▶ _What is needed_: The answer must be only the lines below from the one holding "Le voyageur" down to the one holding "국가통계 발전을 위한 중장기 정책목표와 추진방향에 관한 사항", ends included, printed exactly; please omit all pictures.

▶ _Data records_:

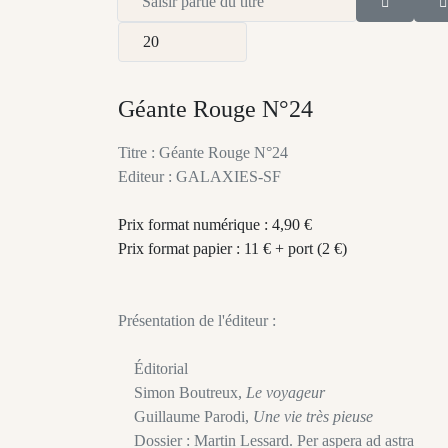
Afficher #
Géante Rouge N°24
Titre : Géante Rouge N°24
Editeur : GALAXIES-SF
Prix format numérique : 4,90 €
Prix format papier : 11 € + port (2 €)
Présentation de l'éditeur :
Éditorial
Simon Boutreux,
Le voyageur
Guillaume Parodi,
Une vie très pieuse
Dossier : Martin Lessard. Per aspera ad astra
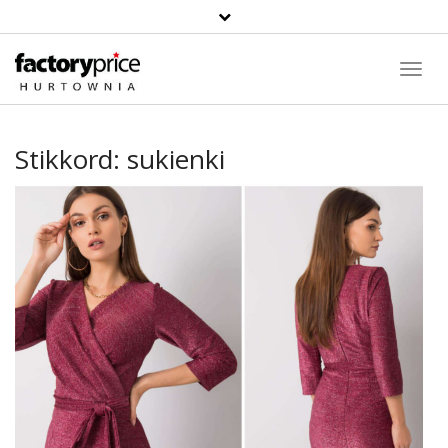
Toggl
Navig
Stikkord:
sukienki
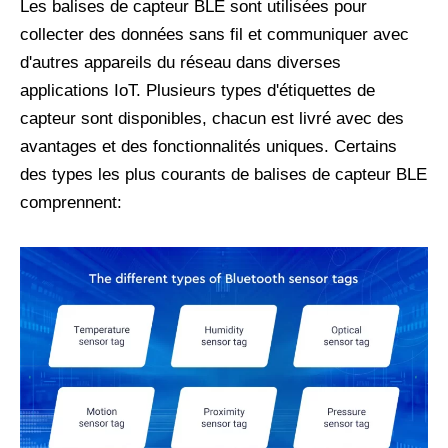
Les balises de capteur BLE sont utilisées pour
collecter des données sans fil et communiquer avec
d'autres appareils du réseau dans diverses
applications IoT. Plusieurs types d'étiquettes de
capteur sont disponibles, chacun est livré avec des
avantages et des fonctionnalités uniques. Certains
des types les plus courants de balises de capteur BLE
comprennent:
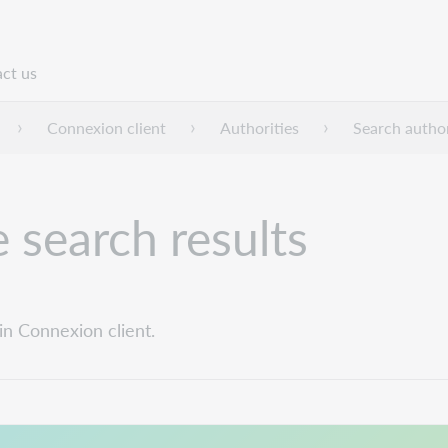
ct us
n
Connexion client
Authorities
Search authori
e search results
in Connexion client.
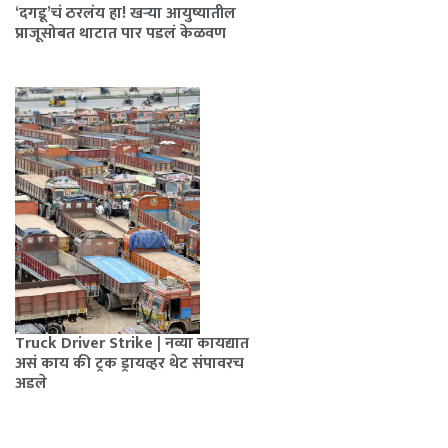
‘दगडू’चं ठरलंय हा! खऱ्या आयुष्यातील
प्राजूसोबत थाटात पार पडलं केळवण
Truck Driver Strike | नव्या कायद्यात
असं काय की ट्रक ड्रायव्हर थेट संपावरच
अडले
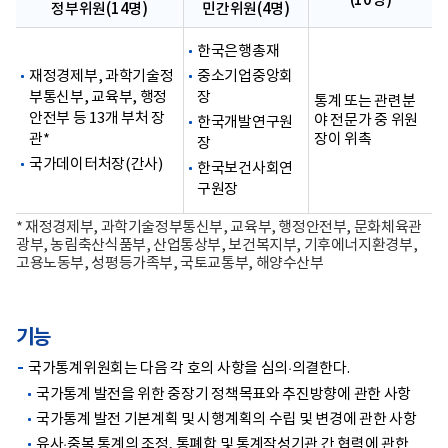
(10명)
정부위원(14명)
민간위원(4명)
한국은행총재
재정경제부, 과학기술정
중소기업중앙회
부통신부, 교육부, 행정
장
통계 또는 관련분
안전부 등 13개 부처 장
야 전문가 중 위원
한국개발연구원
관*
장이 위촉
장
국가데이터처장(간사)
한국보건사회연
구원장
* 재정경제부, 과학기술정부통신부, 교육부, 행정안전부, 문화체육관
광부, 농림축산식품부, 산업통상부, 보건복지부, 기후에너지환경부,
고용노동부, 성평등가족부, 국토교통부, 해양수산부
기능
국가통계위원회는 다음 각 호의 사항을 심의·의결한다.
국가통계 발전을 위한 중장기 정책목표와 추진방향에 관한 사항
국가통계 발전 기본계획 및 시행계획의 수립 및 변경에 관한 사항
유사·중복 통계의 조정, 통폐합 및 통계작성기관 간 협력에 관한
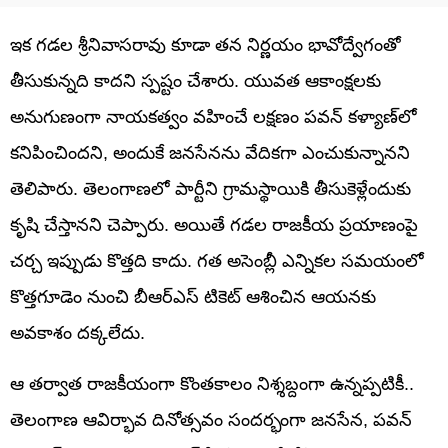
ఇక గడల శ్రీనివాసరావు కూడా తన నిర్ణయం భావోద్వేగంతో
తీసుకున్నది కాదని స్పష్టం చేశారు. యువత ఆకాంక్షలకు
అనుగుణంగా నాయకత్వం వహించే లక్షణం పవన్ కళ్యాణ్‌లో
కనిపించిందని, అందుకే జనసేనను వేదికగా ఎంచుకున్నానని
తెలిపారు. తెలంగాణలో పార్టీని గ్రామస్థాయికి తీసుకెళ్లేందుకు
కృషి చేస్తానని చెప్పారు. అయితే గడల రాజకీయ ప్రయాణంపై
చర్చ ఇప్పుడు కొత్తది కాదు. గత అసెంబ్లీ ఎన్నికల సమయంలో
కొత్తగూడెం నుంచి బీఆర్ఎస్ టికెట్ ఆశించిన ఆయనకు
అవకాశం దక్కలేదు.
ఆ తర్వాత రాజకీయంగా కొంతకాలం నిశ్శబ్దంగా ఉన్నప్పటికీ..
తెలంగాణ ఆవిర్భావ దినోత్సవం సందర్భంగా జనసేన, పవన్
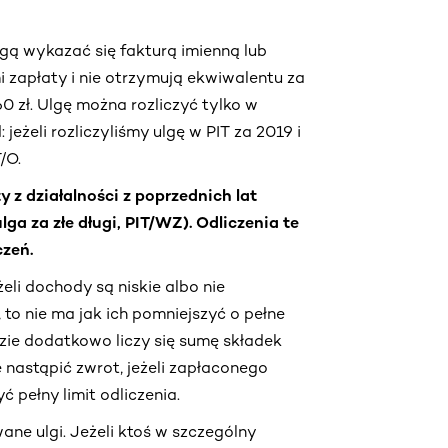
gą wykazać się fakturą imienną lub
 zapłaty i nie otrzymują ekwiwalentu za
0 zł. Ulgę można rozliczyć tylko w
jeżeli rozliczyliśmy ulgę w PIT za 2019 i
/O.
 z działalności z poprzednich lat
lga za złe długi, PIT/WZ). Odliczenia te
zeń.
eli dochody są niskie albo nie
to nie ma jak ich pomniejszyć o pełne
dzie dodatkowo liczy się sumę składek
nastąpić zwrot, jeżeli zapłaconego
 pełny limit odliczenia.
ne ulgi. Jeżeli ktoś w szczególny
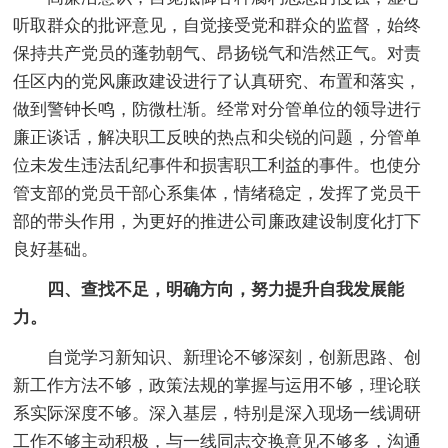
听取群众的批评意见，自觉接受党和群众的监督，始终
保持共产党员的蓬勃朝气、昂扬锐气和浩然正气。对责
任区内的党风廉政建设进行了认真研究、布置和落实，
做到警钟长鸣，防微杜渐。经常对分管单位的领导进行
廉正谈话，解决职工反映的热点和尖锐的问题，分管单
位未发生违法乱纪事件和损害职工利益的事件。也使分
管支部的党员干部心系集体，情绪稳定，发挥了党员干
部的带头作用，为更好的推进公司廉政建设制度化打下
良好基础。
四、查找不足，明确方向，努力提升自我发展能
力。
自觉学习新知识、新理论不够深刻，创新思路、创
新工作方法不够，政策法规的掌握与运用不够，理论联
系实际深度不够。深入基层，特别是深入现场一线调研
工作不够主动积极，与一线同志交换意见不够多，沟通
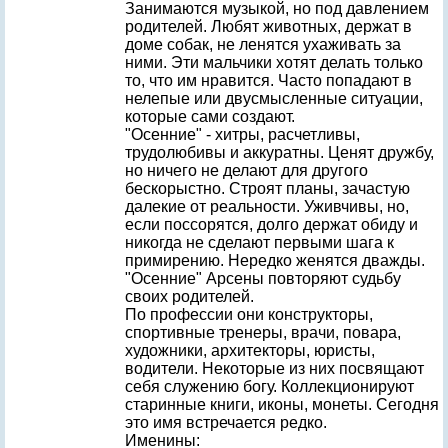
Занимаются музыкой, но под давлением
родителей. Любят животных, держат в
доме собак, не ленятся ухаживать за
ними. Эти мальчики хотят делать только
то, что им нравится. Часто попадают в
нелепые или двусмысленные ситуации,
которые сами создают.
"Осенние" - хитры, расчетливы,
трудолюбивы и аккуратны. Ценят дружбу,
но ничего не делают для другого
бескорыстно. Строят планы, зачастую
далекие от реальности. Уживчивы, но,
если поссорятся, долго держат обиду и
никогда не сделают первыми шага к
примирению. Нередко женятся дважды.
"Осенние" Арсены повторяют судьбу
своих родителей.
По профессии они конструкторы,
спортивные тренеры, врачи, повара,
художники, архитекторы, юристы,
водители. Некоторые из них посвящают
себя служению богу. Коллекционируют
старинные книги, иконы, монеты. Сегодня
это имя встречается редко.
Именины:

▶ _Task response_:
Le voyageur
Guillaume Parodi,
Une vie très pieuse
Dossier : Martin Lessard. Per aspera ad astra
Toggl
Navig
Stikkord:
sukienki
Les balises de capteur BLE sont utilisées pour
collecter des données sans fil et communiquer avec
d'autres appareils du réseau dans diverses
applications IoT. Plusieurs types d'étiquettes de
capteur sont disponibles, chacun est livré avec des
avantages et des fonctionnalités uniques. Certains
des types les plus courants de balises de capteur BLE
comprennent:
ct us
n
Connexion client
Authorities
Search authori
e search results
in Connexion client.
‘दगडू’चं ठरलंय हा! खऱ्या आयुष्यातील
प्राजूसोबत थाटात पार पडलं केळवण
Truck Driver Strike | नव्या कायद्यात
असं काय की ट्रक ड्रायव्हर थेट संपावरच
अडले
(10명)
정부위원(14명)
민간위원(4명)
한국은행총재
재정경제부, 과학기술정
중소기업중앙회
부통신부, 교육부, 행정
장
통계 또는 관련분
안전부 등 13개 부처 장
야 전문가 중 위원
한국개발연구원
관*
장이 위촉
장
국가데이터처장(간사)
한국보건사회연
구원장
* 재정경제부, 과학기술정부통신부, 교육부, 행정안전부, 문화체육관
광부, 농림축산식품부, 산업통상부, 보건복지부, 기후에너지환경부,
고용노동부, 성평등가족부, 국토교통부, 해양수산부
기능
국가통계위원회는 다음 각 호의 사항을 심의·의결한다.
국가통계 발전을 위한 중장기 정책목표와 추진방향에 관한 사항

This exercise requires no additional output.